Of the records below, reproduce only the span that opens with the line containing "квартир по цене" and closes with the last line.

(Records contained in a dataset)
^^^^

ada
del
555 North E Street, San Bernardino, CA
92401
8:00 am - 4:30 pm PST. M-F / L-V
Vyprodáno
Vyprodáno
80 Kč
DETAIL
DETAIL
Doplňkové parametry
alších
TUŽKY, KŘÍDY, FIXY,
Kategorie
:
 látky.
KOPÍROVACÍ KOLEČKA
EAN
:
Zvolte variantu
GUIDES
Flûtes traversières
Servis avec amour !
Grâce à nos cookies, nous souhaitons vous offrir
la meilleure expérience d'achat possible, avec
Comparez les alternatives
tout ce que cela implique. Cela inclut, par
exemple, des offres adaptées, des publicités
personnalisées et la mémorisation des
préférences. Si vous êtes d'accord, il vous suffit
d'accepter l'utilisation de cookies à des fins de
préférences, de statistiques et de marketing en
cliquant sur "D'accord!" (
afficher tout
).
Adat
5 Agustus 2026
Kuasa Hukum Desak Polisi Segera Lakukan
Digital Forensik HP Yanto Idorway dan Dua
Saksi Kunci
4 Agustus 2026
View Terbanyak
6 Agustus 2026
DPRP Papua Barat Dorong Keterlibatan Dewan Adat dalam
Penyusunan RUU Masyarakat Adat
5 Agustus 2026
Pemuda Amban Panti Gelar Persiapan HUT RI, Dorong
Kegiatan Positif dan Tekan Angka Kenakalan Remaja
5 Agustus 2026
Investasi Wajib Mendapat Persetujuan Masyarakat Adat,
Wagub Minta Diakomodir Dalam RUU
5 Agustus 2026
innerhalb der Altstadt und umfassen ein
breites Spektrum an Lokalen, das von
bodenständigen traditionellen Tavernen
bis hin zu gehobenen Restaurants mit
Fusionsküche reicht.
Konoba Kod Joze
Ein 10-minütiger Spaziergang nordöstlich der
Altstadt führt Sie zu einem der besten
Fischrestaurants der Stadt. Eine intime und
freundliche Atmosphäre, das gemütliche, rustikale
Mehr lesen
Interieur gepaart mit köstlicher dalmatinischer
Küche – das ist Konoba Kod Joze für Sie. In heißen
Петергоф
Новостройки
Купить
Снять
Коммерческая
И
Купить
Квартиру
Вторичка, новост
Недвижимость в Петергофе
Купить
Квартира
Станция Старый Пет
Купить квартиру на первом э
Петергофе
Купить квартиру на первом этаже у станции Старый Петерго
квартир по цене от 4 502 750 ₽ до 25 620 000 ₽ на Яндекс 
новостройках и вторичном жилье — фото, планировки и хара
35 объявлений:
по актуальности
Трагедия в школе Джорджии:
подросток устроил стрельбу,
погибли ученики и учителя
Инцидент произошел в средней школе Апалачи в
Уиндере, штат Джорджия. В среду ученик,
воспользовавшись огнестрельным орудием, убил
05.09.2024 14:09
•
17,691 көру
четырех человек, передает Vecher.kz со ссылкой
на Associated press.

^^^^

**Answer below**
квартир по цене от 4 502 750 ₽ до 25 620 000 ₽ на Яндекс 
новостройках и вторичном жилье — фото, планировки и хара
35 объявлений:
по актуальности
Трагедия в школе Джорджии:
подросток устроил стрельбу,
погибли ученики и учителя
Инцидент произошел в средней школе Апалачи в
Уиндере, штат Джорджия. В среду ученик,
воспользовавшись огнестрельным орудием, убил
05.09.2024 14:09
•
17,691 көру
четырех человек, передает Vecher.kz со ссылкой
на Associated press.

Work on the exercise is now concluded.